Security note: allowlisting a hostname does not bypass private/internal IP blocking. For internet-exposed gateways, apply network egress controls in addition to app-level guards. See [Security](/gateway/security).
## Chat tool contract
`/v1/chat/completions` supports a function-tool subset compatible with common OpenAI Chat clients.

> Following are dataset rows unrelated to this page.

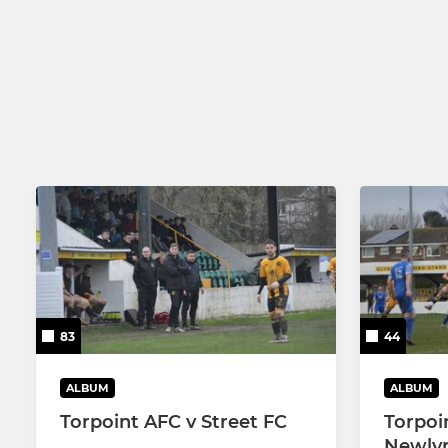
83
44
ALBUM
ALBUM
Torpoint AFC v Street FC
Torpoi
Newlyn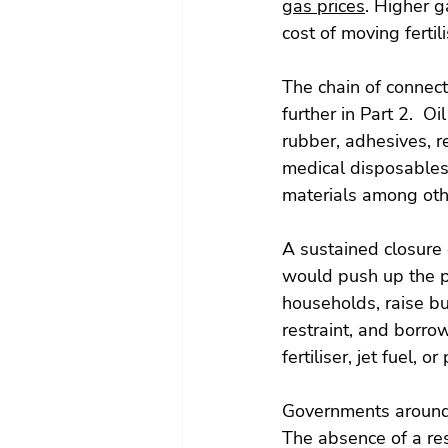
gas prices
. Higher g
cost of moving fertil
The chain of connect
further in Part 2.  O
rubber, adhesives, re
medical disposables,
materials among oth
A sustained closure 
would push up the pr
households, raise b
restraint, and borrow
fertiliser, jet fuel, o
Governments around t
The absence of a res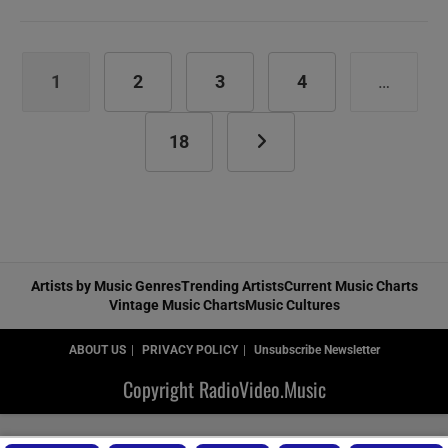
Crowes
release
‘The
Southern
1
2
3
4
…
Harmony
and
Musical
18
Go to the next page
Companion’
featuring
‘Remedy’
(1992)
Artists by Music Genres
Trending Artists
Current Music Charts
Vintage Music Charts
Music Cultures
ABOUT US
PRIVACY POLICY
Unsubscribe Newsletter
Copyright RadioVideo.Music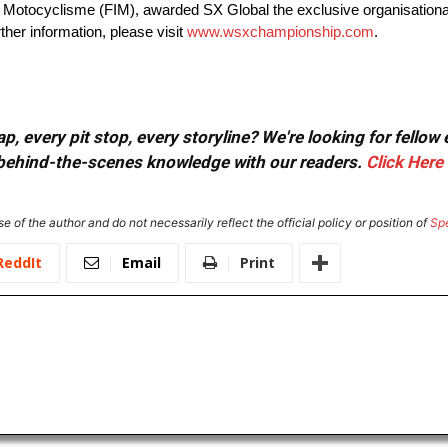
de Motocyclisme (FIM), awarded SX Global the exclusive organisationa
er information, please visit
www.wsxchampionship.com
.
, every pit stop, every storyline? We're looking for fellow
or behind-the-scenes knowledge with our readers.
Click Here
e of the author and do not necessarily reflect the official policy or position of
Sp
ReddIt
Email
Print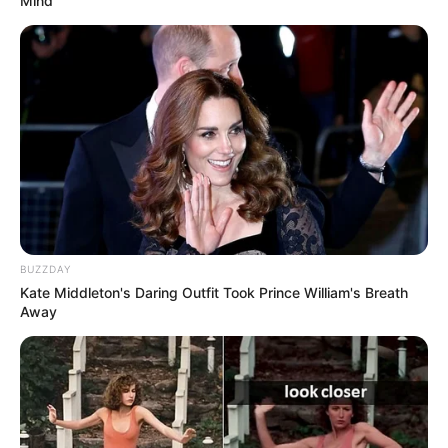
Mind
BUZZDAY
Kate Middleton's Daring Outfit Took Prince William's Breath
Away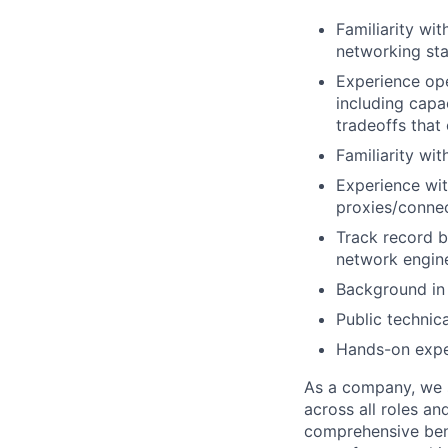
Familiarity wi
networking sta
Experience ope
including capa
tradeoffs that
Familiarity wi
Experience wit
proxies/connec
Track record b
network engine
Background in 
Public technic
Hands-on exper
As a company, we s
across all roles an
comprehensive bene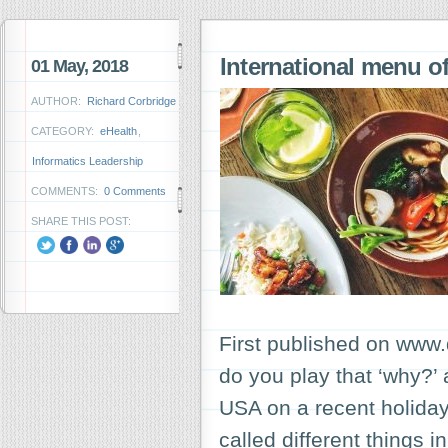
International menu of
01 May, 2018
AUTHOR:
Richard Corbridge
CATEGORY:
eHealth
,
Informatics Leadership
COMMENTS:
0 Comments
SHARE THIS POST:
First published on www.
do you play that ‘why?’
USA on a recent holida
called different things i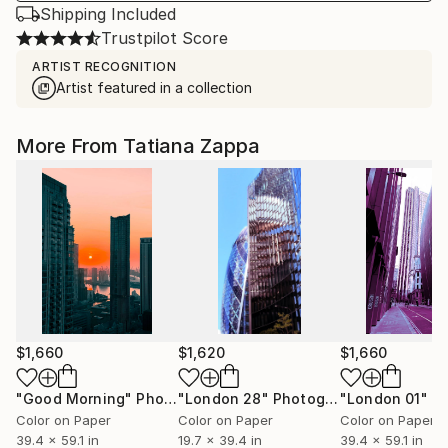
Shipping Included
Trustpilot Score
ARTIST RECOGNITION
Artist featured in a collection
More From Tatiana Zappa
$1,660
$1,620
$1,660
"Good Morning"
Photograph
"London 28"
Photograph
"London 01"
Pho
Color on Paper
Color on Paper
Color on Paper
39.4 x 59.1 in
19.7 x 39.4 in
39.4 x 59.1 in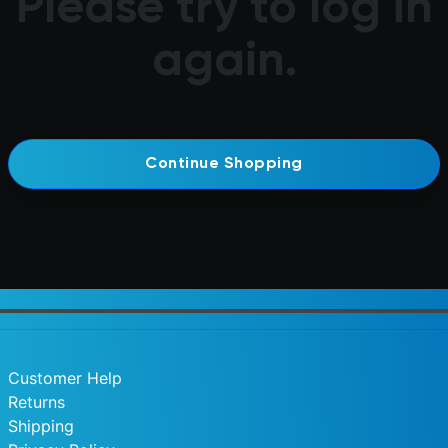
Please try to log in
again.
Continue Shopping
Customer Help
Returns
Shipping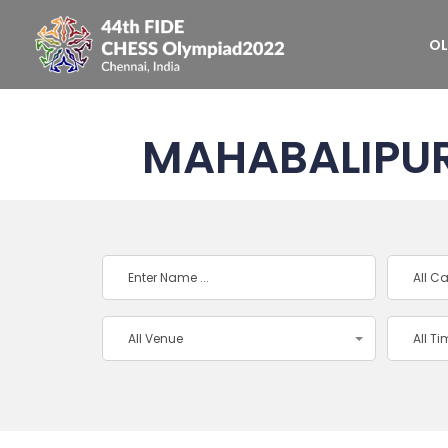
OL
MAHABALIPU
All C
All Venue
All T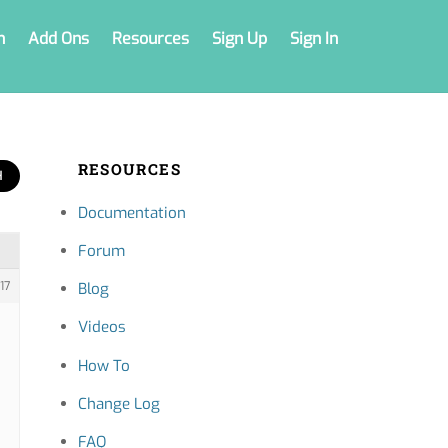
n
Add Ons
Resources
Sign Up
Sign In
RESOURCES
Documentation
Forum
17
Blog
Videos
How To
Change Log
FAQ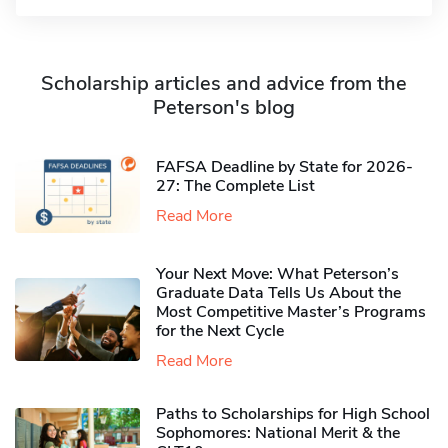
Scholarship articles and advice from the
Peterson's blog
FAFSA Deadline by State for 2026-
27: The Complete List
Read More
Your Next Move: What Peterson’s
Graduate Data Tells Us About the
Most Competitive Master’s Programs
for the Next Cycle
Read More
Paths to Scholarships for High School
Sophomores​: National Merit & the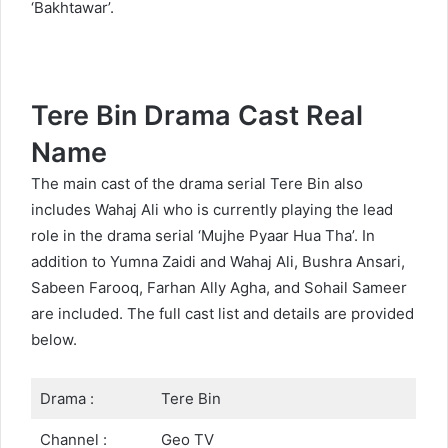
‘Bakhtawar’.
Tere Bin Drama Cast Real
Name
The main cast of the drama serial Tere Bin also
includes Wahaj Ali who is currently playing the lead
role in the drama serial ‘Mujhe Pyaar Hua Tha’. In
addition to Yumna Zaidi and Wahaj Ali, Bushra Ansari,
Sabeen Farooq, Farhan Ally Agha, and Sohail Sameer
are included. The full cast list and details are provided
below.
Drama :
Tere Bin
Channel :
Geo TV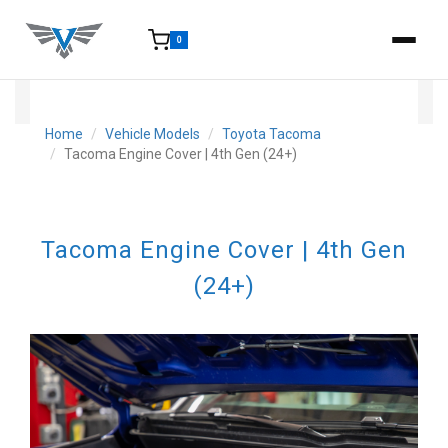
0
15-25 Days - Estimated time from order to shipment.
Home
Vehicle Models
Toyota Tacoma
Tacoma Engine Cover | 4th Gen (24+)
Tacoma Engine Cover | 4th Gen
(24+)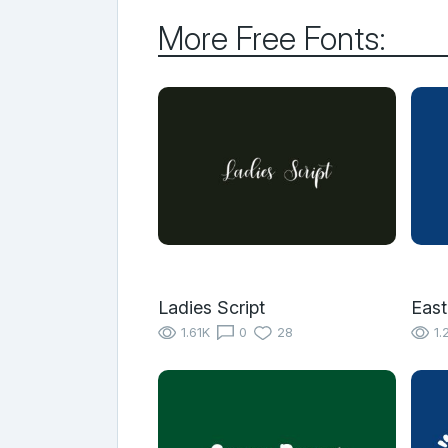
More Free Fonts:
Ladies Script
East
1.61K
0
28
1.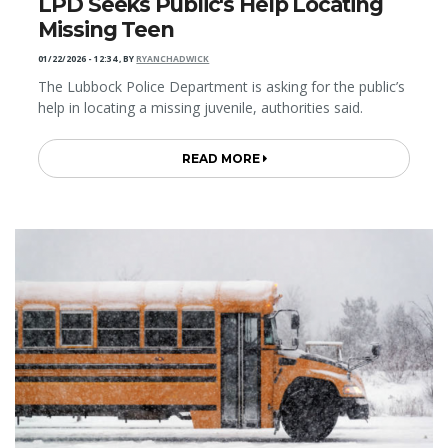
LPD Seeks Public's Help Locating
Missing Teen
01/22/2026 - 12:34
,
BY
RYANCHADWICK
The Lubbock Police Department is asking for the public’s
help in locating a missing juvenile, authorities said.
READ MORE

### Supported request fields
| Field | Notes |
| -------------------------- | --------------------------------------------------------------------------------------------------------------------------------------------- |
| `tools` | Array of `{ "type": "function", "function": { ... } }` |
| `tool_choice` | `"auto"`, `"none"`, `"required"`, or `{ "type": "function", "function": { "name": "..." } }` |
| `messages[*].role: "tool"` | Follow-up turns |
| `messages[*].tool_call_id` | Binds a tool result back to a prior tool call |
| `max_completion_tokens` | Number; per-call cap on total completion tokens (reasoning tokens included). Current field name; used when both it and `max_tokens` are sent. |
| `max_tokens` | Number; legacy alias, ignored when `max_completion_tokens` is also present. |
| `temperature` | Number 0-2; best-effort, forwarded to the upstream provider. `400 invalid_request_error` if out of range. |
| `top_p` | Number 0-1; best-effort. `400 invalid_request_error` if out of range. |
| `frequency_penalty` | Number -2.0 to 2.0; best-effort. `400 invalid_request_error` if out of range. |
| `presence_penalty` | Number -2.0 to 2.0; best-effort. `400 invalid_request_error` if out of range. |
| `seed` | Integer; best-effort. `400 invalid_request_error` for non-integer values. |
| `stop` | String or array of up to 4 strings; best-effort. `400 invalid_request_error` for more than 4 sequences or non-string/empty entries. |
All sampling and token-cap fields ride the same agent stream-param channel and are forwarded best-effort:
- Token cap: the wire field name is chosen by the provider transport: `max_completion_tokens` for OpenAI-family endpoints, `max_tokens` for providers that only accept the legacy name (Mistral, Chutes).
- `stop` maps to the transport's stop field: `stop` for Chat Completions backends, `stop_sequences` for Anthropic. The OpenAI Responses API has no stop parameter, so `stop` is not applied on Responses-backed models.
- The ChatGPT-based Codex Responses backend uses fixed server-side sampling and strips `temperature`/`top_p` (along with `max_output_tokens`, `metadata`, `prompt_cache_retention`, `service_tier`) before the request reaches that backend.
### Unsupported variants
Returns `400 invalid_request_error` for:
- non-array `tools`, non-function tool entries, or missing `tool.function.name`
- `tool_choice` variants such as `allowed_tools` and `custom`
- `tool_choice.function.name` values that do not match a provided tool
For `tool_choice: "required"` and function-pinned `tool_choice`, the endpoint narrows the exposed client function-tool set, instructs the runtime to call a client tool before responding, and errors if the agent response has no matching structured client-tool call. This applies to the caller-supplied HTTP `tools` list, not every internal OpenClaw agent tool.
### Non-streaming tool response shape
When the agent calls tools, the response uses:
- `choices[0].finish_reason = "tool_calls"`
- `choices[0].message.tool_calls[]` entries with `id`, `type: "function"`, `function.name`, `function.arguments` (JSON string)
- Assistant commentary before the tool call, in `choices[0].message.content` (possibly empty)
### Streaming tool response shape
When `stream: true`, tool calls arrive as incremental SSE chunks: an initial assistant role delta, optional assistant commentary deltas, one or more `delta.tool_calls` chunks carrying tool identity and argument fragments, then a final chunk with `finish_reason: "tool_calls"` and `data: [DONE]`.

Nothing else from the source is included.